Where the Good Stuff Is, Part 1

One of the advantages (among many) of living in the Bay Area is that of you are a music junkie, you have many avenues for both product and perfromance to get your fix. Almost too many, as you can easily OD (technically I have been flatline for years).

My first music store love was (and is) Streetlight Records. While I occasionally prefer going to Amoeba in SF, The Beat in Sacramento or the Virgin Megastore in NYC for their particular selection of certain genres, Streetlight is the cornerstone.

When I first began shopping there I was in my early teens and the store was in a house-style building on Bascom Ave. It was small (less than 800 Sq Ft of space) but not an inch of the store was wasted. I would spend hours pouring through liner notes of what was then a majority vinyl operation (we are talking late 80s here folks). Their bargain bin of 50 cent 12" singles and albums helped feed my desire for new sounds (now of course, the bin is $1, but it feeds my artistic jones with my Vinyl Remix series).

In the early 90s they expanded to a warehouse space a half mile down the Ave, to a 40+K sq. foot cavernous affair. They adopted a display space that housed all manner of rotating weirdness -- sometimes literally; the store features for quite some time a lifesize Elvis spinning in a coffin, often presented with images of Lisa Marie Presley and Michael Jackson when they were married.

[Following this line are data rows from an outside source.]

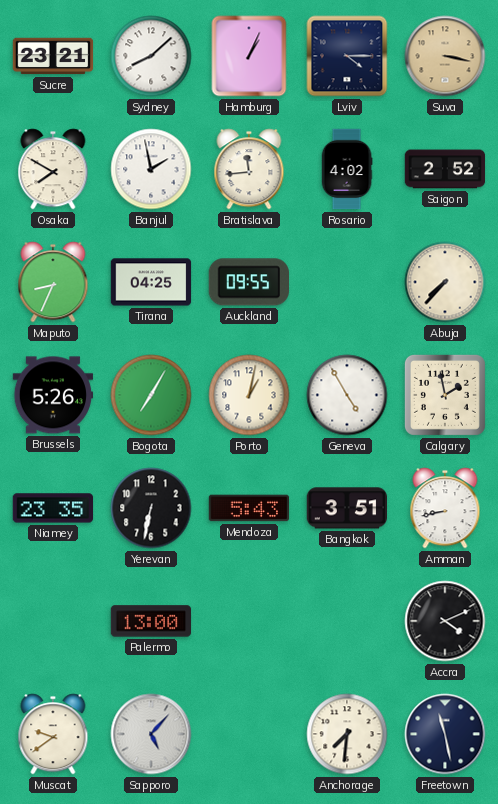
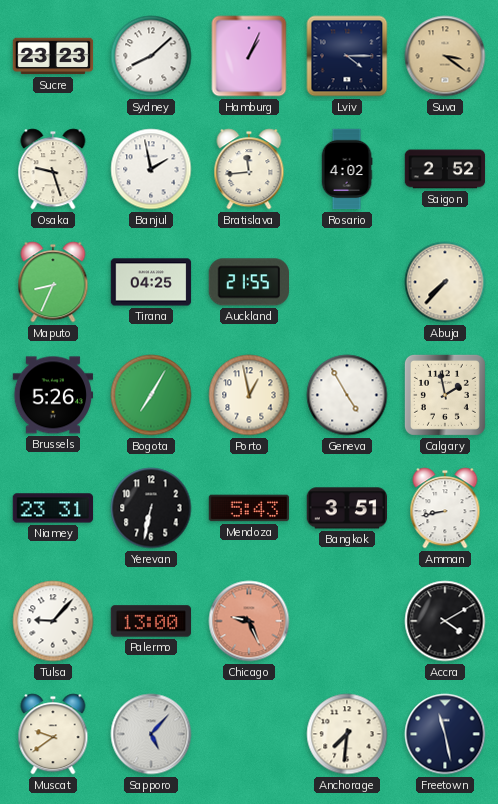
Sucre: 23:21 -> 23:23
Suva: 3:17 -> 3:21
Osaka: 7:50 -> 9:27
Auckland: 09:55 -> 21:55
Porto: 1:02 -> 12:58
Niamey: 23:35 -> 23:31
Tulsa: none -> 9:07
Chicago: none -> 9:26
Accra: 4:11 -> 4:10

Everyone from local heroes Janitors Against Aparteid* to Tony Levin (King Crimson, Peter Gabriel) have performed in the store. It has had some great staffers, including a woman I only knew as Sarah who always made my day by ordering the entire LTJ Bukem stable of acts from the Good Looking/Looking Good labels (which meant there was always something new from LTJ, Nookie, Blame, BluMarTen, etc to pick up) , Joey who made great recommendations to me about rockabilly (you were right, that Mike Ness solo disk was righteous), and various others who all have come to know me if not by name, than by face (including the fellow who recognized me from my one spot on the Screen Savers cable show and the low-key gal with the horn-rim glasses who always seems to have such a great disposition for someone in retail).

Thanks Guys.

Now stock more jazz, yo.




* I had a college class once with their alto-sax player,Michael Liu. I wonder what happened to him and the rest of JAA?